[Start of section]
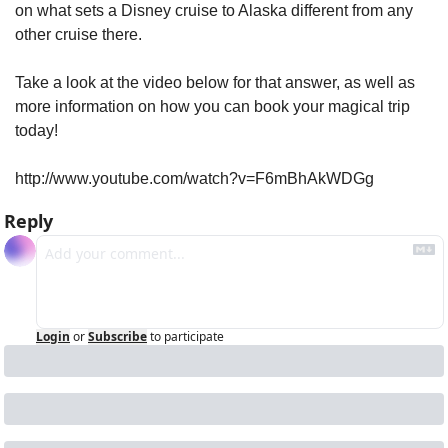
on what sets a Disney cruise to Alaska different from any 
other cruise there.
Take a look at the video below for that answer, as well as 
more information on how you can book your magical trip 
today!
http://www.youtube.com/watch?v=F6mBhAkWDGg
Reply
Login
or
Subscribe
to participate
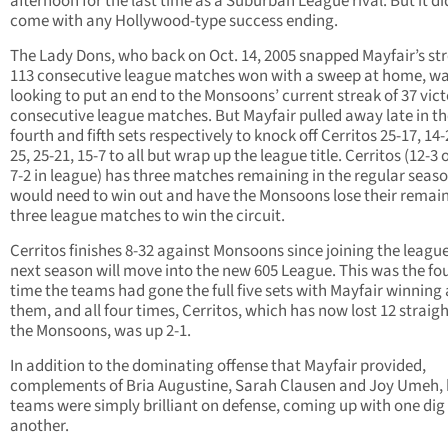
afternoon for the last time as a Suburban League rival. But it di
come with any Hollywood-type success ending.
The Lady Dons, who back on Oct. 14, 2005 snapped Mayfair’s str
113 consecutive league matches won with a sweep at home, w
looking to put an end to the Monsoons’ current streak of 37 vic
consecutive league matches. But Mayfair pulled away late in th
fourth and fifth sets respectively to knock off Cerritos 25-17, 14-
25, 25-21, 15-7 to all but wrap up the league title. Cerritos (12-3 
7-2 in league) has three matches remaining in the regular seas
would need to win out and have the Monsoons lose their remai
three league matches to win the circuit.
Cerritos finishes 8-32 against Monsoons since joining the leagu
next season will move into the new 605 League. This was the fo
time the teams had gone the full five sets with Mayfair winning a
them, and all four times, Cerritos, which has now lost 12 straigh
the Monsoons, was up 2-1.
In addition to the dominating offense that Mayfair provided,
complements of Bria Augustine, Sarah Clausen and Joy Umeh,
teams were simply brilliant on defense, coming up with one dig 
another.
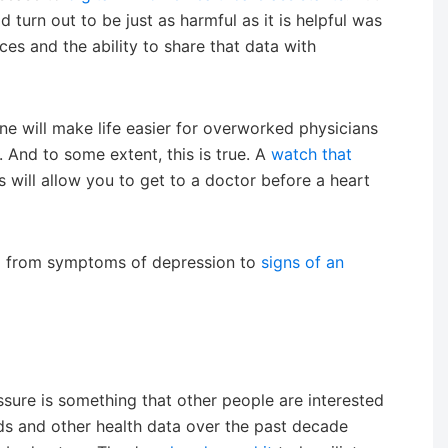
 turn out to be just as harmful as it is helpful was
ces and the ability to share that data with
cine will make life easier for overworked physicians
. And to some extent, this is true. A
watch that
s will allow you to get to a doctor before a heart
ng from symptoms of depression to
signs of an
sure is something that other people are interested
ds and other health data over the past decade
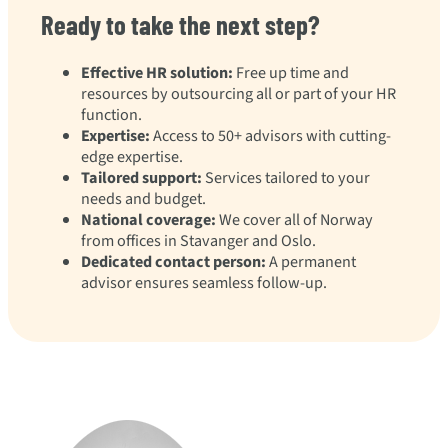
Ready to take the next step?
Effective HR solution:
Free up time and
resources by outsourcing all or part of your HR
function.
Expertise:
Access to 50+ advisors with cutting-
edge expertise.
Tailored support:
Services tailored to your
needs and budget.
National coverage:
We cover all of Norway
from offices in Stavanger and Oslo.
Dedicated contact person:
A permanent
advisor ensures seamless follow-up.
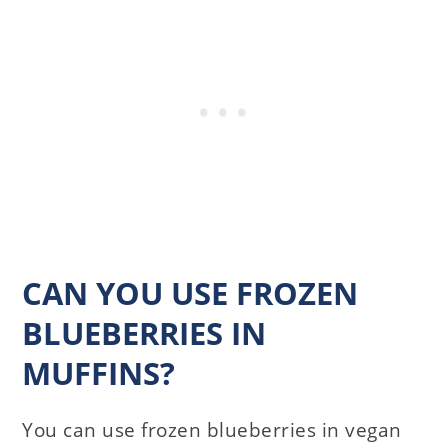
CAN YOU USE FROZEN
BLUEBERRIES IN
MUFFINS?
You can use frozen blueberries in vegan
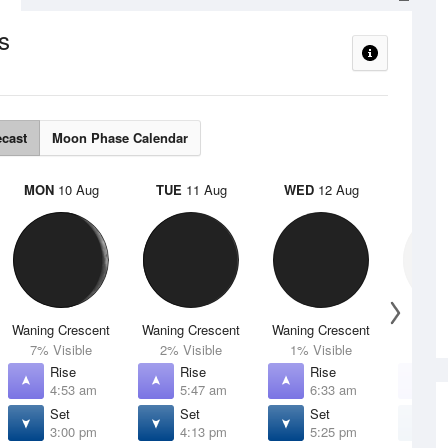
s
ecast
Moon Phase Calendar
MON
10 Aug
TUE
11 Aug
WED
12 Aug
THU
Waning Crescent
Waning Crescent
Waning Crescent
N
7% Visible
2% Visible
1% Visible
0% V
Rise
Rise
Rise
R
4:53 am
5:47 am
6:33 am
7
Set
Set
Set
S
3:00 pm
4:13 pm
5:25 pm
6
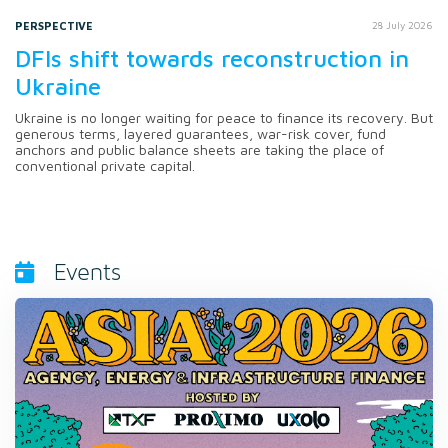
PERSPECTIVE
28 July 2026
DFIs shift towards reconstruction in
Ukraine
Ukraine is no longer waiting for peace to finance its recovery. But
generous terms, layered guarantees, war-risk cover, fund
anchors and public balance sheets are taking the place of
conventional private capital.
Events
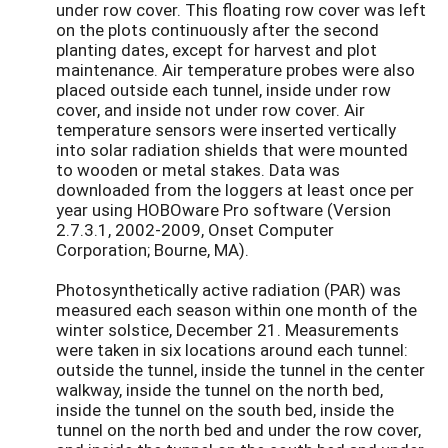
under row cover. This floating row cover was left
on the plots continuously after the second
planting dates, except for harvest and plot
maintenance. Air temperature probes were also
placed outside each tunnel, inside under row
cover, and inside not under row cover. Air
temperature sensors were inserted vertically
into solar radiation shields that were mounted
to wooden or metal stakes. Data was
downloaded from the loggers at least once per
year using HOBOware Pro software (Version
2.7.3.1, 2002-2009, Onset Computer
Corporation; Bourne, MA).
Photosynthetically active radiation (PAR) was
measured each season within one month of the
winter solstice, December 21. Measurements
were taken in six locations around each tunnel:
outside the tunnel, inside the tunnel in the center
walkway, inside the tunnel on the north bed,
inside the tunnel on the south bed, inside the
tunnel on the north bed and under the row cover,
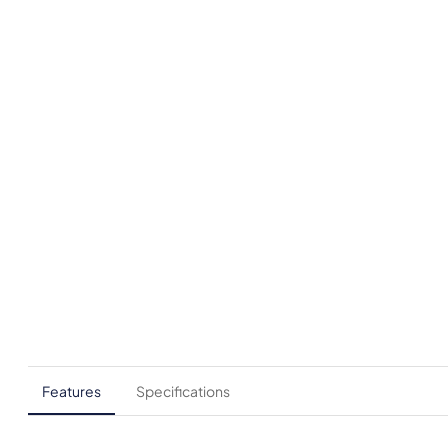
Features
Specifications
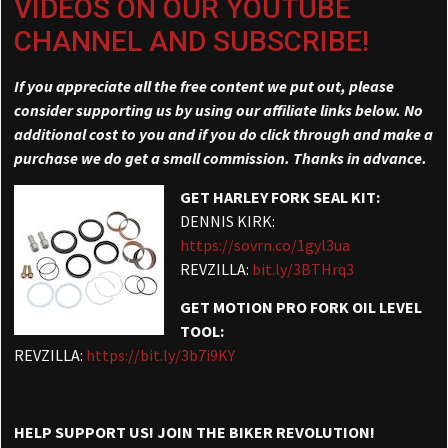
VIDEOS ON OUR YOUTUBE
CHANNEL AND SUBSCRIBE!
If you appreciate all the free content we put out, please
consider supporting us by using our affiliate links below. No
additional cost to you and if you do click through and make a
purchase we do get a small commission. Thanks in advance.
GET HARLEY FORK SEAL KIT:
DENNIS KIRK:
https://sovrn.co/1gyl3ua
REVZILLA:
bit.ly/3BTHrq3
GET MOTION PRO FORK OIL LEVEL
TOOL:
REVZILLA:
https://bit.ly/3b7i9KY
HELP SUPPORT US! JOIN THE BIKER REVOLUTION!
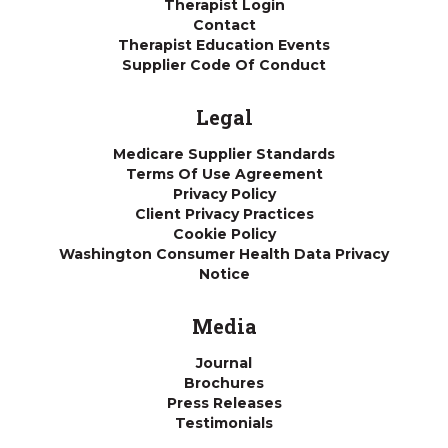
Therapist Login
Contact
Therapist Education Events
Supplier Code Of Conduct
Legal
Medicare Supplier Standards
Terms Of Use Agreement
Privacy Policy
Client Privacy Practices
Cookie Policy
Washington Consumer Health Data Privacy
Notice
Media
Journal
Brochures
Press Releases
Testimonials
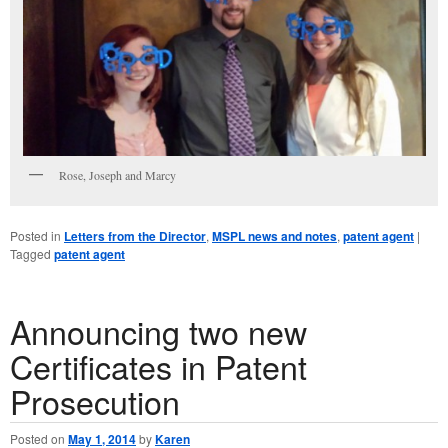
Rose, Joseph and Marcy
Posted in
Letters from the Director
,
MSPL news and notes
,
patent agent
|
Tagged
patent agent
Announcing two new
Certificates in Patent
Prosecution
Posted on
May 1, 2014
by
Karen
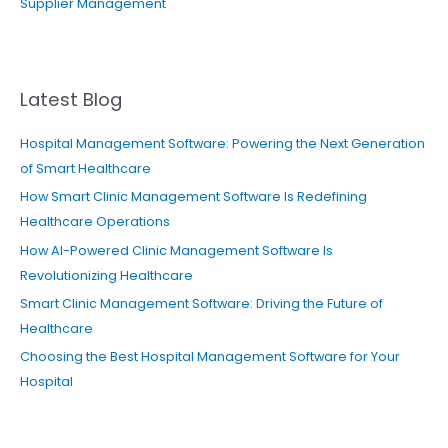
Supplier Management
Latest Blog
Hospital Management Software: Powering the Next Generation
of Smart Healthcare
How Smart Clinic Management Software Is Redefining
Healthcare Operations
How AI-Powered Clinic Management Software Is
Revolutionizing Healthcare
Smart Clinic Management Software: Driving the Future of
Healthcare
Choosing the Best Hospital Management Software for Your
Hospital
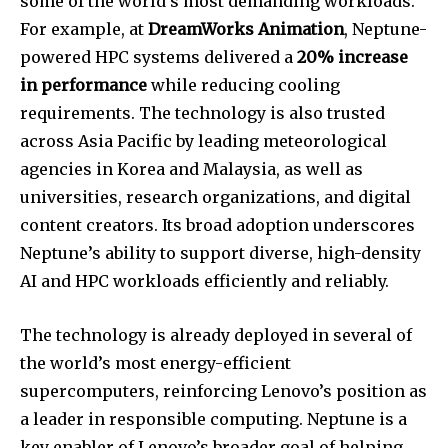
some of the world’s most demanding workloads.
For example, at
DreamWorks Animation
, Neptune-
powered HPC systems delivered a
20% increase
in performance
while reducing cooling
requirements. The technology is also trusted
across Asia Pacific by leading meteorological
agencies in Korea and Malaysia, as well as
universities, research organizations, and digital
content creators. Its broad adoption underscores
Neptune’s ability to support diverse, high-density
AI and HPC workloads efficiently and reliably.
The technology is already deployed in several of
the world’s most energy-efficient
supercomputers, reinforcing Lenovo’s position as
a leader in responsible computing. Neptune is a
key enabler of Lenovo’s broader goal of helping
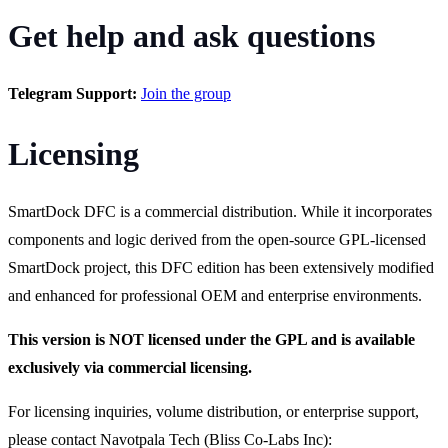
Get help and ask questions
Telegram Support:
Join the group
Licensing
SmartDock DFC is a commercial distribution. While it incorporates
components and logic derived from the open-source GPL-licensed
SmartDock project, this DFC edition has been extensively modified
and enhanced for professional OEM and enterprise environments.
This version is NOT licensed under the GPL and is available
exclusively via commercial licensing.
For licensing inquiries, volume distribution, or enterprise support,
please contact Navotpala Tech (Bliss Co-Labs Inc):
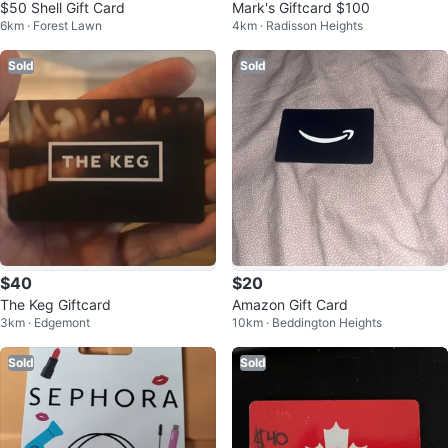
$50 Shell Gift Card
Mark's Giftcard $100
6km · Forest Lawn
4km · Radisson Heights
Sold
Sold
$40
$20
The Keg Giftcard
Amazon Gift Card
3km · Edgemont
10km · Beddington Heights
Sold
Sold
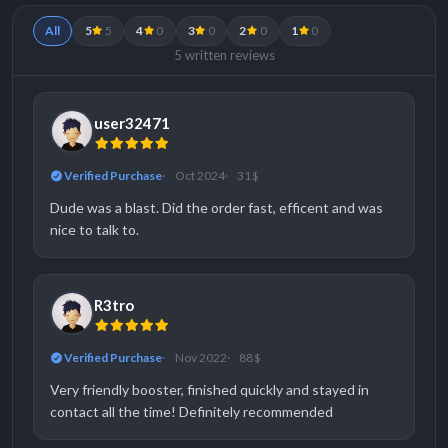
All
5
5
4
0
3
0
2
0
1
0
5 written reviews
user32471
Verified Purchase
Oct 2024
31 $
Dude was a blast. Did the order fast, efficent and was
nice to talk to.
R3tro
Verified Purchase
Nov 2022
88 $
Very friendly booster, finished quickly and stayed in
contact all the time! Definitely recommended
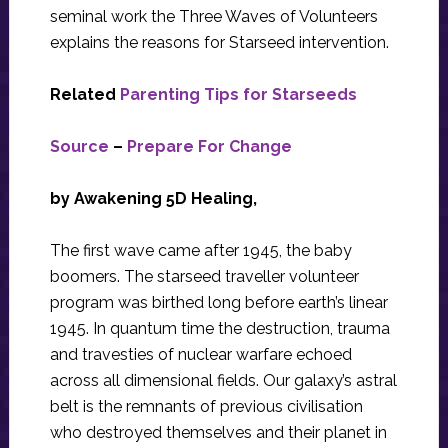
seminal work the Three Waves of Volunteers
explains the reasons for Starseed intervention.
Related
Parenting Tips for Starseeds
Source
–
Prepare For Change
by Awakening 5D Healing,
The first wave came after 1945, the baby
boomers. The starseed traveller volunteer
program was birthed long before earth’s linear
1945. In quantum time the destruction, trauma
and travesties of nuclear warfare echoed
across all dimensional fields. Our galaxy’s astral
belt is the remnants of previous civilisation
who destroyed themselves and their planet in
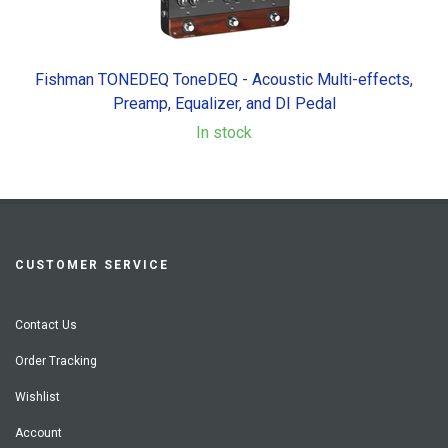
Fishman TONEDEQ ToneDEQ - Acoustic Multi-effects,
Preamp, Equalizer, and DI Pedal
In stock
CUSTOMER SERVICE
Contact Us
Order Tracking
Wishlist
Account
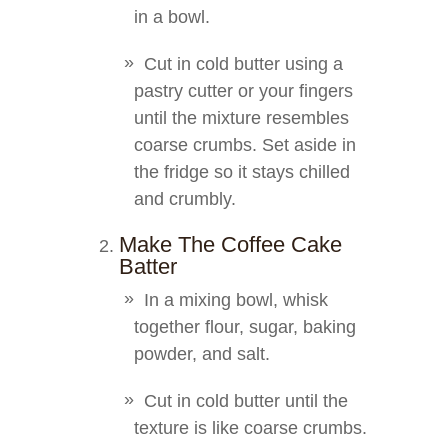
in a bowl.
Cut in cold butter using a
pastry cutter or your fingers
until the mixture resembles
coarse crumbs. Set aside in
the fridge so it stays chilled
and crumbly.
Make The Coffee Cake
Batter
In a mixing bowl, whisk
together flour, sugar, baking
powder, and salt.
Cut in cold butter until the
texture is like coarse crumbs.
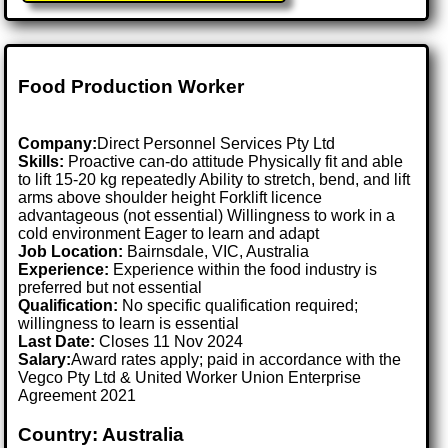
Food Production Worker
Company:
Direct Personnel Services Pty Ltd
Skills:
Proactive can-do attitude Physically fit and able
to lift 15-20 kg repeatedly Ability to stretch, bend, and lift
arms above shoulder height Forklift licence
advantageous (not essential) Willingness to work in a
cold environment Eager to learn and adapt
Job Location:
Bairnsdale, VIC, Australia
Experience:
Experience within the food industry is
preferred but not essential
Qualification:
No specific qualification required;
willingness to learn is essential
Last Date:
Closes 11 Nov 2024
Salary:
Award rates apply; paid in accordance with the
Vegco Pty Ltd & United Worker Union Enterprise
Agreement 2021
Country: Australia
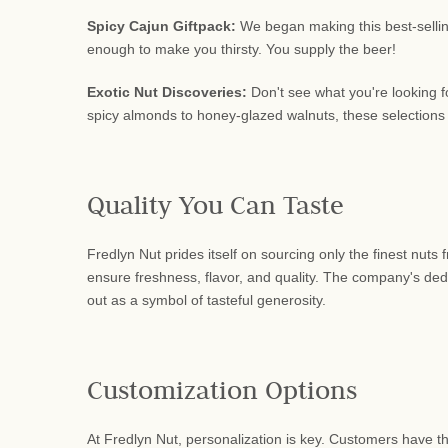
Spicy Cajun Giftpack:
We began making this best-selling
enough to make you thirsty. You supply the beer!
Exotic Nut Discoveries:
Don't see what you're looking f
spicy almonds to honey-glazed walnuts, these selections
Quality You Can Taste
Fredlyn Nut prides itself on sourcing only the finest nuts
ensure freshness, flavor, and quality. The company's dedic
out as a symbol of tasteful generosity.
Customization Options
At Fredlyn Nut, personalization is key. Customers have th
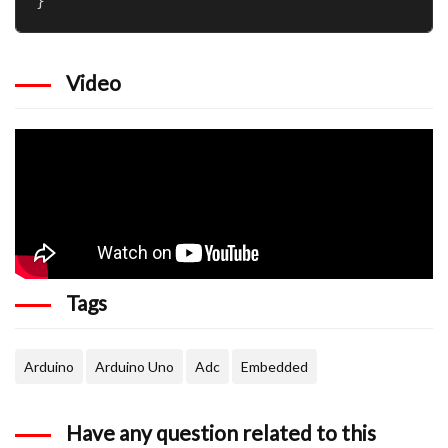
Video
Tags
Arduino
Arduino Uno
Adc
Embedded
Have any question related to this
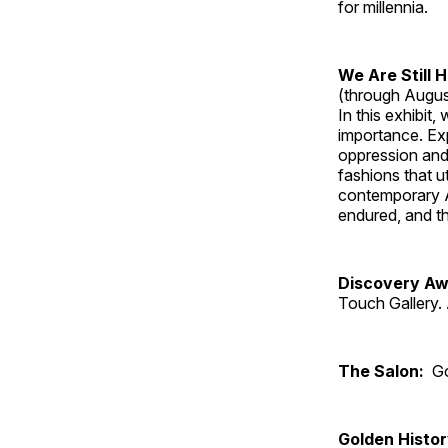
for millennia.
We Are Still 
(through Augus
In this exhibit
importance. Ex
oppression and
fashions that u
contemporary A
endured, and th
Discovery Aw
Touch Gallery. 
The Salon:
Go
Golden Histo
[End of section]
◆ Problem to work on: Looking at the records above, return exactly the lines from the line with "SmartDock DFC is" to the line with "and enhanced for", both ends included.

◆ Solution:
SmartDock DFC is a commercial distribution. While it incorporates
components and logic derived from the open-source GPL-licensed
SmartDock project, this DFC edition has been extensively modified
and enhanced for professional OEM and enterprise environments.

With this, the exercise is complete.